----- Task material

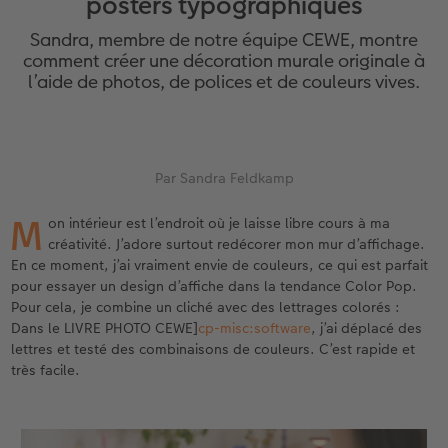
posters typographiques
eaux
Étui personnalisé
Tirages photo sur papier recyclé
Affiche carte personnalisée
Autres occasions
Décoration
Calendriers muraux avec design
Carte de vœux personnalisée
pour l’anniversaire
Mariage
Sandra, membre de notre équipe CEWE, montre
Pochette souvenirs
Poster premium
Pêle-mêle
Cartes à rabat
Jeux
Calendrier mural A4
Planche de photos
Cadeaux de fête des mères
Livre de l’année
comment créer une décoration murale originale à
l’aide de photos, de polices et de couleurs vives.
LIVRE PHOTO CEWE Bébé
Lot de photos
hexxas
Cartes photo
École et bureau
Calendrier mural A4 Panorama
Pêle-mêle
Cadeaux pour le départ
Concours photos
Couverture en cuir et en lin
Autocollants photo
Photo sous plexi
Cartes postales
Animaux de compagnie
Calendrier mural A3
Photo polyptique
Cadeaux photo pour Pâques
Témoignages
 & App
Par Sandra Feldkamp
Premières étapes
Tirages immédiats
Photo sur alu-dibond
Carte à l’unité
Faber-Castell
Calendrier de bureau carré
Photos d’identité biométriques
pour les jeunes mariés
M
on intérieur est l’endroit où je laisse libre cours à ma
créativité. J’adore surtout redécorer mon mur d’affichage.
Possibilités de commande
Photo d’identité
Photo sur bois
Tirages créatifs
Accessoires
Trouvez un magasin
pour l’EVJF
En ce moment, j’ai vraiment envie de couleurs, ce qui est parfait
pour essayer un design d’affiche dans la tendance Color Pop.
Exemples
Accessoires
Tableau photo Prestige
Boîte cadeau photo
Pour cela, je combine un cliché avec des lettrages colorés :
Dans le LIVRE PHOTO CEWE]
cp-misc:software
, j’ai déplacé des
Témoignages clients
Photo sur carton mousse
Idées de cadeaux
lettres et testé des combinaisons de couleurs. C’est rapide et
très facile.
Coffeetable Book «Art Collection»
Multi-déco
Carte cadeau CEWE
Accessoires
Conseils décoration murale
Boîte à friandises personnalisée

----------
----- Task material

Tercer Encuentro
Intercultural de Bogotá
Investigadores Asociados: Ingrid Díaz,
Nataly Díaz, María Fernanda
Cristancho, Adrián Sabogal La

----------

Exercise: Retype the records above, but only those lines that fall between the line containing "Carte de vœux personnalisée" and the line containing "Tirages immédiats", with both of those lines included, exactly as written.

Exercise output:
Carte de vœux personnalisée
pour l’anniversaire
Mariage
Sandra, membre de notre équipe CEWE, montre
Pochette souvenirs
Poster premium
Pêle-mêle
Cartes à rabat
Jeux
Calendrier mural A4
Planche de photos
Cadeaux de fête des mères
Livre de l’année
comment créer une décoration murale originale à
l’aide de photos, de polices et de couleurs vives.
LIVRE PHOTO CEWE Bébé
Lot de photos
hexxas
Cartes photo
École et bureau
Calendrier mural A4 Panorama
Pêle-mêle
Cadeaux pour le départ
Concours photos
Couverture en cuir et en lin
Autocollants photo
Photo sous plexi
Cartes postales
Animaux de compagnie
Calendrier mural A3
Photo polyptique
Cadeaux photo pour Pâques
Témoignages
 & App
Par Sandra Feldkamp
Premières étapes
Tirages immédiats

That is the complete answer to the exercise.